ECLI:NL:RVS:2013:BZ5378
Raad van State
- Hoger beroep
- H.G. Lubberdink
- N. Walcott Oliai
- H.H.C. Visser
- Rechtspraak.nl
Verzoek om voorlopige voorziening in asielprocedure
In deze zaak heeft de vreemdeling een verzoek ingediend tot het treffen van een voorlopige voorziening in het kader van zijn asielprocedure. Dit verzoek is ingediend hangende het hoger beroep tegen een eerdere uitspraak van de voorzieningenrechter van de rechtbank 's Gravenhage, die op 13 december 2012 een besluit van de staatssecretaris van Veiligheid en Justitie had vernietigd. De vreemdeling had eerder een aanvraag voor een verblijfsvergunning asiel ingediend, welke was afgewezen door de minister voor Immigratie, Integratie en Asiel op 20 november 2012. De vreemdeling heeft tegen deze afwijzing hoger beroep ingesteld en verzocht om een voorlopige voorziening om zijn uitzetting te voorkomen.

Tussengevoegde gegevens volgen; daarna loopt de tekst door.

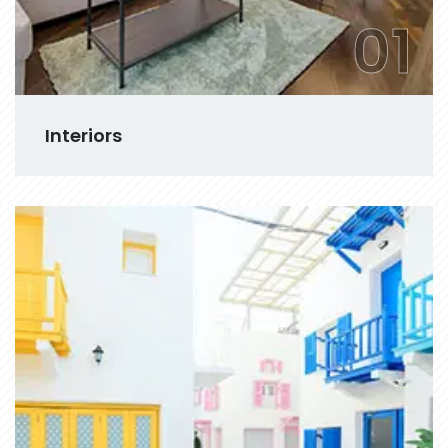
01
Interiors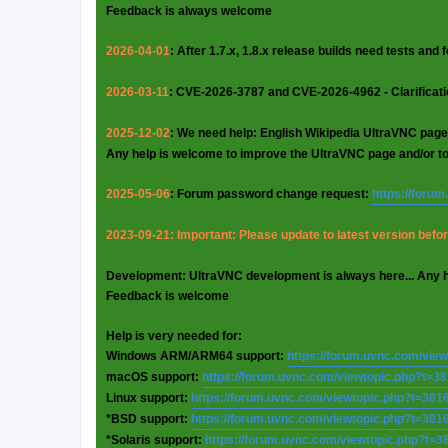
Feedback is always welcome
2026-04-01
: After 1.7.x, 1.8.x release builds need tests and
2026-03-11
: CVE-2026-3787 and CVE-2026-4962 - Clarificat
2025-12-02
: We need help: English Wikipedia UltraVNC page
Any help is welcome to improve the UltraVNC page and/or t
2025-05-06
: Forum password change request:
https://foru
2023-09-21: Important: Please update to latest version before
Development: UltraVNC development is always here... Any 
Feedback is welcome
Help is very needed for:
Windows ARM/ARM64 support:
https://forum.uvnc.com/vie
macOS support:
https://forum.uvnc.com/viewtopic.php?t=3
Linux support:
https://forum.uvnc.com/viewtopic.php?t=381
*BSD support:
https://forum.uvnc.com/viewtopic.php?t=381
*Solaris support:
https://forum.uvnc.com/viewtopic.php?t=3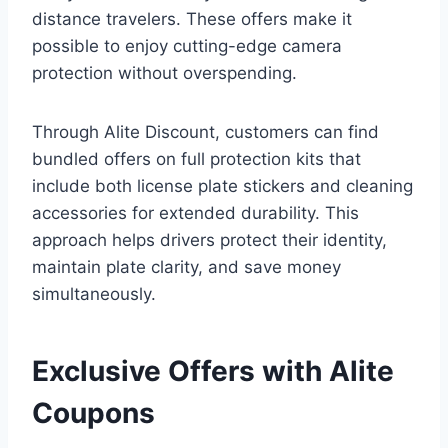
distance travelers. These offers make it
possible to enjoy cutting-edge camera
protection without overspending.
Through Alite Discount, customers can find
bundled offers on full protection kits that
include both license plate stickers and cleaning
accessories for extended durability. This
approach helps drivers protect their identity,
maintain plate clarity, and save money
simultaneously.
Exclusive Offers with Alite
Coupons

De voorzitter van de Afdeling bestuursrechtspraak van de Raad van State heeft het verzoek beoordeeld. Hij heeft vastgesteld dat er geen gronden zijn om aan te nemen dat de eerdere uitspraak in hoger beroep zal worden vernietigd. De voorzitter heeft ook opgemerkt dat de vreemdeling geen bezwaar kan maken tegen zijn feitelijke uitzetting, gezien de omstandigheden van de zaak. Het verzoek van de vreemdeling om een voorlopige voorziening te treffen is afgewezen, omdat er geen aanleiding was om te veronderstellen dat de uitzetting onrechtmatig zou zijn.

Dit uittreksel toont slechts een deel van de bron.